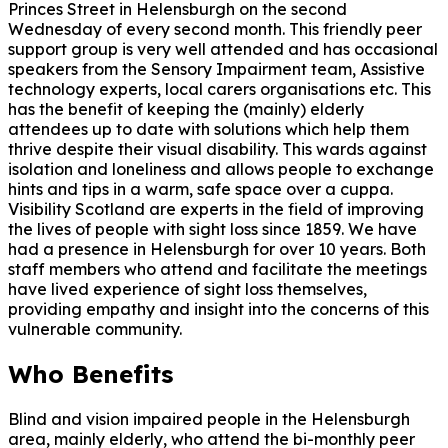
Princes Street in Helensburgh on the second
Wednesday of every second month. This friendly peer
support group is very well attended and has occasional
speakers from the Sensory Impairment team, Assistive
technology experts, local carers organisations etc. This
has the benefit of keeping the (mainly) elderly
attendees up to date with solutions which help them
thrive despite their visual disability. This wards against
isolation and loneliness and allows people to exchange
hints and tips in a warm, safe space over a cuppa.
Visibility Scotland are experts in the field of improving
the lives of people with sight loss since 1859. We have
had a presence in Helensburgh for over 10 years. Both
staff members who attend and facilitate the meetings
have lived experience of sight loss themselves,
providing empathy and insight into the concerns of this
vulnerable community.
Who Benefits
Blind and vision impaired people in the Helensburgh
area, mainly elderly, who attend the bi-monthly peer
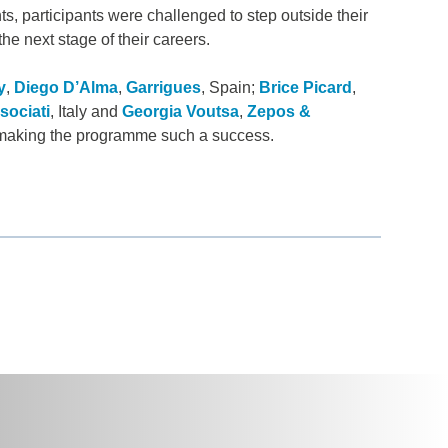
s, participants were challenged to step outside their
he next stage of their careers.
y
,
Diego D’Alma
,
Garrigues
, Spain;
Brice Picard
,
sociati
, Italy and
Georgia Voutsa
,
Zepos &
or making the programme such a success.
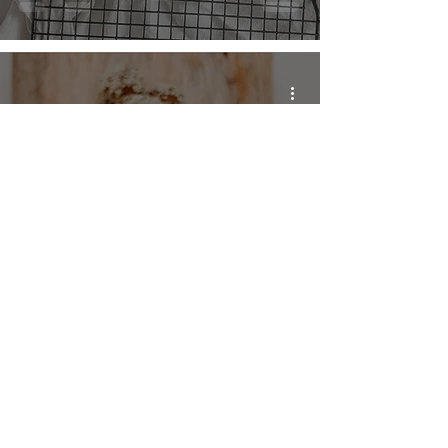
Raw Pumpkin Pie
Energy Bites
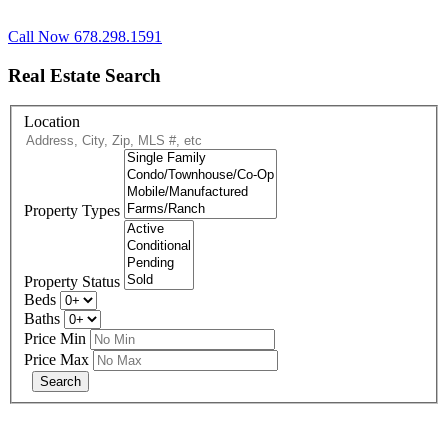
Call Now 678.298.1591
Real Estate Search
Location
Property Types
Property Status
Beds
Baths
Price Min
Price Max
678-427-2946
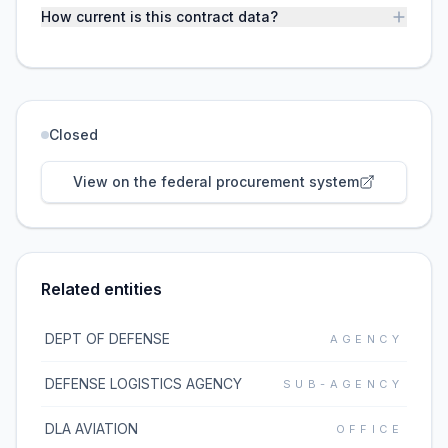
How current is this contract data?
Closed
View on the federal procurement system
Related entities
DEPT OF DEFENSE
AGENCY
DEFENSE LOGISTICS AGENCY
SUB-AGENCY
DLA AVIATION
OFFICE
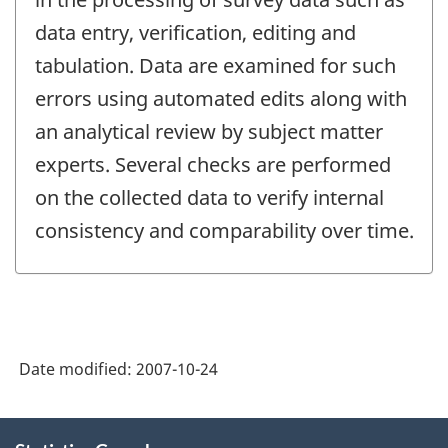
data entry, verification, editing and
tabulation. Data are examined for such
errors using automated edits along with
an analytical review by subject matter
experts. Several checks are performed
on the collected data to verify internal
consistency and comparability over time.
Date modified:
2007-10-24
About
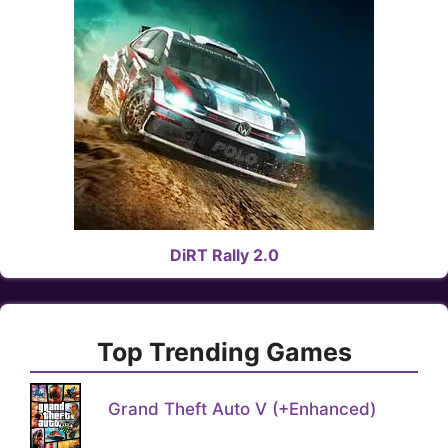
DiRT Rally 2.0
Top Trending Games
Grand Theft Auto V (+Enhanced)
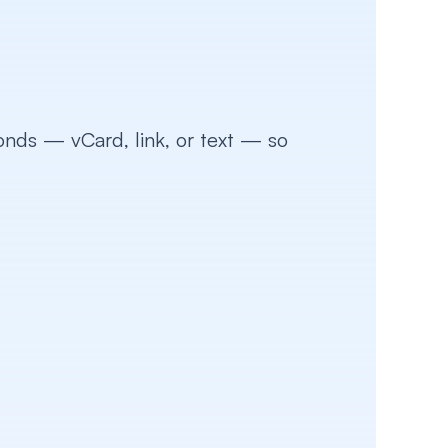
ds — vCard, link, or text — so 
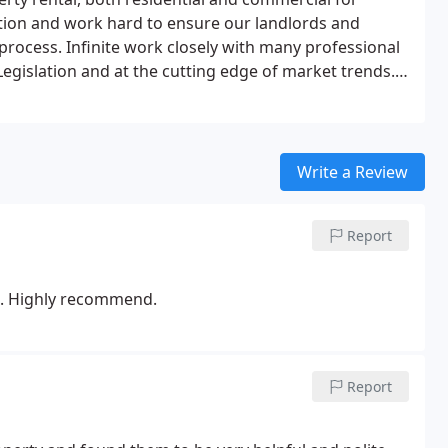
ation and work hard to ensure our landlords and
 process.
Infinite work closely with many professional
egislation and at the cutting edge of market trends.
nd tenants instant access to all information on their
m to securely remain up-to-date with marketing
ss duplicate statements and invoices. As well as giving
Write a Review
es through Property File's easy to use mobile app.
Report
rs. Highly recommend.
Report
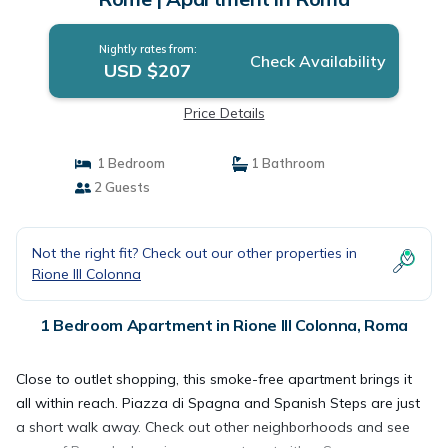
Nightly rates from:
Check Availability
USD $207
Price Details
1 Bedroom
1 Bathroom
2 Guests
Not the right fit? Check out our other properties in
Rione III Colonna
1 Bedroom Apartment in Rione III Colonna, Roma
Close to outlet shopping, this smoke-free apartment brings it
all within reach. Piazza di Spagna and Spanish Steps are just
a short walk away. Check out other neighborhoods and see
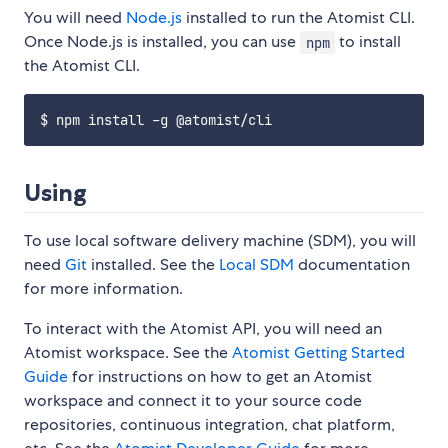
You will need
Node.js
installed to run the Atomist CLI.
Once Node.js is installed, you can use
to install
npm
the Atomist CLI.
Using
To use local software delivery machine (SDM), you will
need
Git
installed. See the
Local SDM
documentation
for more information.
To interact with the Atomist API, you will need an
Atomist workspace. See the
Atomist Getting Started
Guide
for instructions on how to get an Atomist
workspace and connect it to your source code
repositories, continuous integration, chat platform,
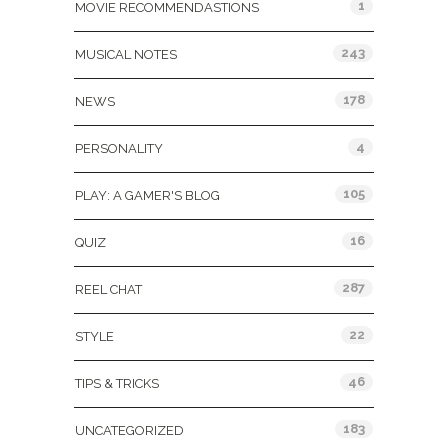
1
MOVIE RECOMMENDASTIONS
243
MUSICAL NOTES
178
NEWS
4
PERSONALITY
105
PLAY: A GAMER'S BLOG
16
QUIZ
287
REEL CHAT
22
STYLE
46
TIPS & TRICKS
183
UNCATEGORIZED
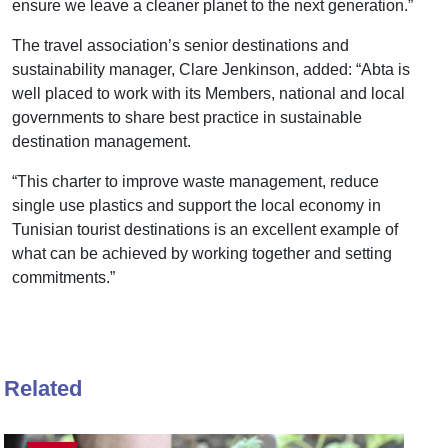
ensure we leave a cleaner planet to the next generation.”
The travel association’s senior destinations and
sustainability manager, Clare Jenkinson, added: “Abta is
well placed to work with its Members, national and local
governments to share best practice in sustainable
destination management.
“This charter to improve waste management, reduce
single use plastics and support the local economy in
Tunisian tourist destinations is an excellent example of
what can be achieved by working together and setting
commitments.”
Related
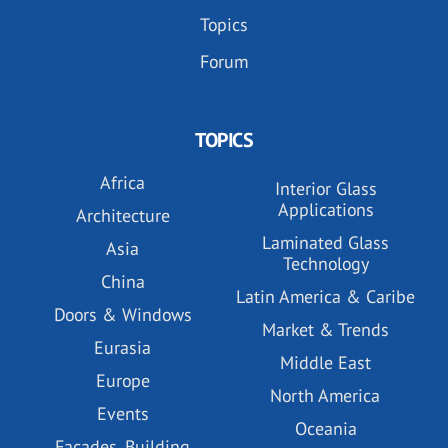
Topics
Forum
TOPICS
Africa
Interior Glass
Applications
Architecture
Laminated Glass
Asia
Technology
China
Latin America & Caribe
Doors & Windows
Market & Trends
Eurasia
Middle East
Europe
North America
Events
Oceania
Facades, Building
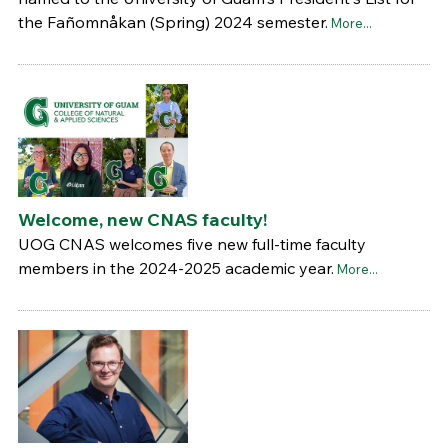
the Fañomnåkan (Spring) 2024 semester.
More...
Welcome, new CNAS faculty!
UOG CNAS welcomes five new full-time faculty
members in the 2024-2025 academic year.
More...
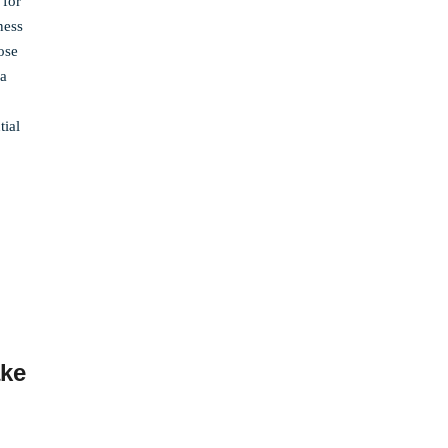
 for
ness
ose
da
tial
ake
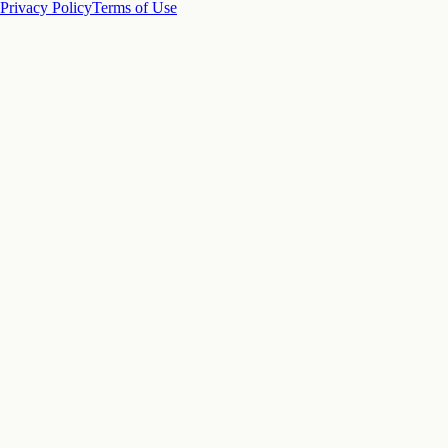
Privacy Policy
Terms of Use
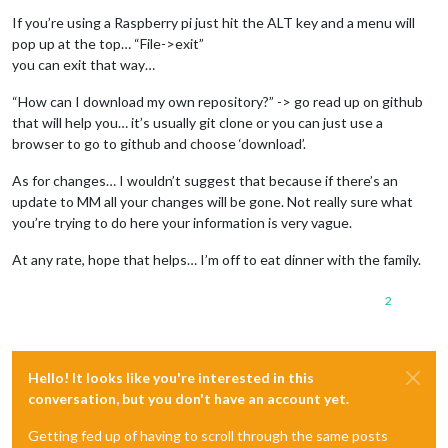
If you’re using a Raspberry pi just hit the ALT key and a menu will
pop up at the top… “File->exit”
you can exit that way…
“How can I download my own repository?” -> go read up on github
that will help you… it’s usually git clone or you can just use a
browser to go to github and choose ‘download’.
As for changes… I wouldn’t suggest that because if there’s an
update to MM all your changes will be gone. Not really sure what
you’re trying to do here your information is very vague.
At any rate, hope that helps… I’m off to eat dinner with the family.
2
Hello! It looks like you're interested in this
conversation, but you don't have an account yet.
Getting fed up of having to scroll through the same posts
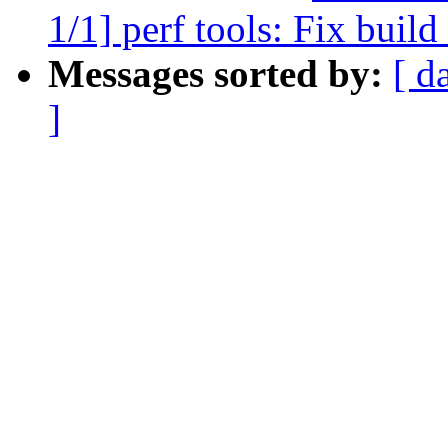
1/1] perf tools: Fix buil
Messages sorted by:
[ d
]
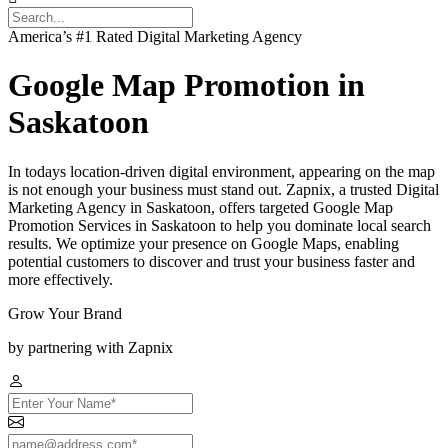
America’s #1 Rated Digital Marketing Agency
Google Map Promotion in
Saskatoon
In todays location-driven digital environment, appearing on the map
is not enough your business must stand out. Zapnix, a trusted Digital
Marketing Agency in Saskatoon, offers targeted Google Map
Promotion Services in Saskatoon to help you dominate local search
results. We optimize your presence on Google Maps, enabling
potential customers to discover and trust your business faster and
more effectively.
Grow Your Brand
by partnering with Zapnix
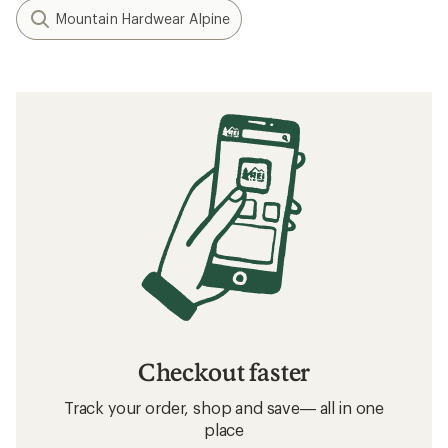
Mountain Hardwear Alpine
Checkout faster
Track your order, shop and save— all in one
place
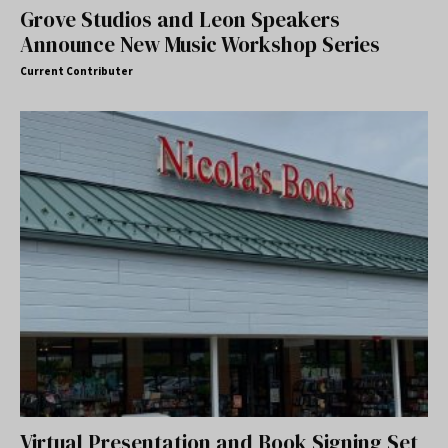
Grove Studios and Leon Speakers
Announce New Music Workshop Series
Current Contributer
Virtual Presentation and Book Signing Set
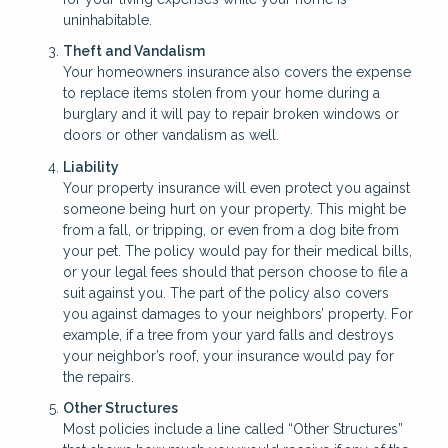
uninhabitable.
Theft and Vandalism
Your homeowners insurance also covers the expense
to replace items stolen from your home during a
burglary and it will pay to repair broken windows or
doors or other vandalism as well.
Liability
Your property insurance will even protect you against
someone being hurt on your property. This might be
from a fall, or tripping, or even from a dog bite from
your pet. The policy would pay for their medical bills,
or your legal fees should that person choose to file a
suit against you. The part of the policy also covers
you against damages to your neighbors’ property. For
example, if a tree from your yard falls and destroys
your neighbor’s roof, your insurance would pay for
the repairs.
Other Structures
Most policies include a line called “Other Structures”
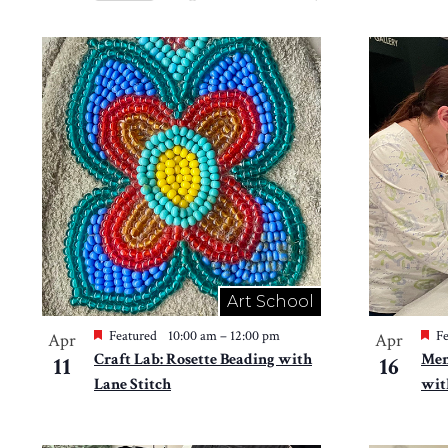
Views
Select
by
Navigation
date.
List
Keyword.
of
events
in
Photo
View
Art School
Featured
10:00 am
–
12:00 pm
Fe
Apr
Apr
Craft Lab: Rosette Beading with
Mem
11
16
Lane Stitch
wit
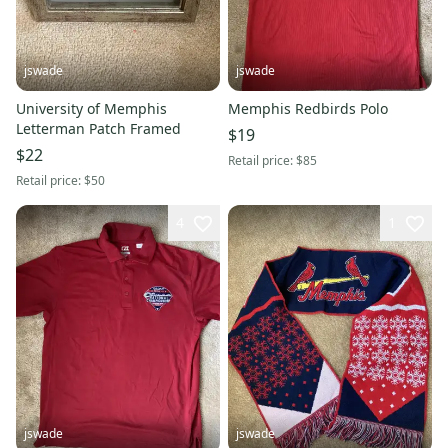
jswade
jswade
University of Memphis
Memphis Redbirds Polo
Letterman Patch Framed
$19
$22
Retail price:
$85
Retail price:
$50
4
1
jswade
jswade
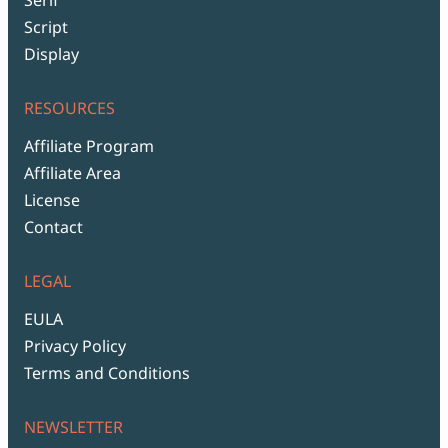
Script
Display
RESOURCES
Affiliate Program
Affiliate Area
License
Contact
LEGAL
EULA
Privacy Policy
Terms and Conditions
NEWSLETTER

» TASK INSTRUCTIONS
Each line from the start of the entries to the line holding "area, mainly elderly, who" is to be given again exactly, both ends included, and each picture is to be left out.

» YOUR RESPONSE
Princes Street in Helensburgh on the second
Wednesday of every second month. This friendly peer
support group is very well attended and has occasional
speakers from the Sensory Impairment team, Assistive
technology experts, local carers organisations etc. This
has the benefit of keeping the (mainly) elderly
attendees up to date with solutions which help them
thrive despite their visual disability. This wards against
isolation and loneliness and allows people to exchange
hints and tips in a warm, safe space over a cuppa.
Visibility Scotland are experts in the field of improving
the lives of people with sight loss since 1859. We have
had a presence in Helensburgh for over 10 years. Both
staff members who attend and facilitate the meetings
have lived experience of sight loss themselves,
providing empathy and insight into the concerns of this
vulnerable community.
Who Benefits
Blind and vision impaired people in the Helensburgh
area, mainly elderly, who attend the bi-monthly peer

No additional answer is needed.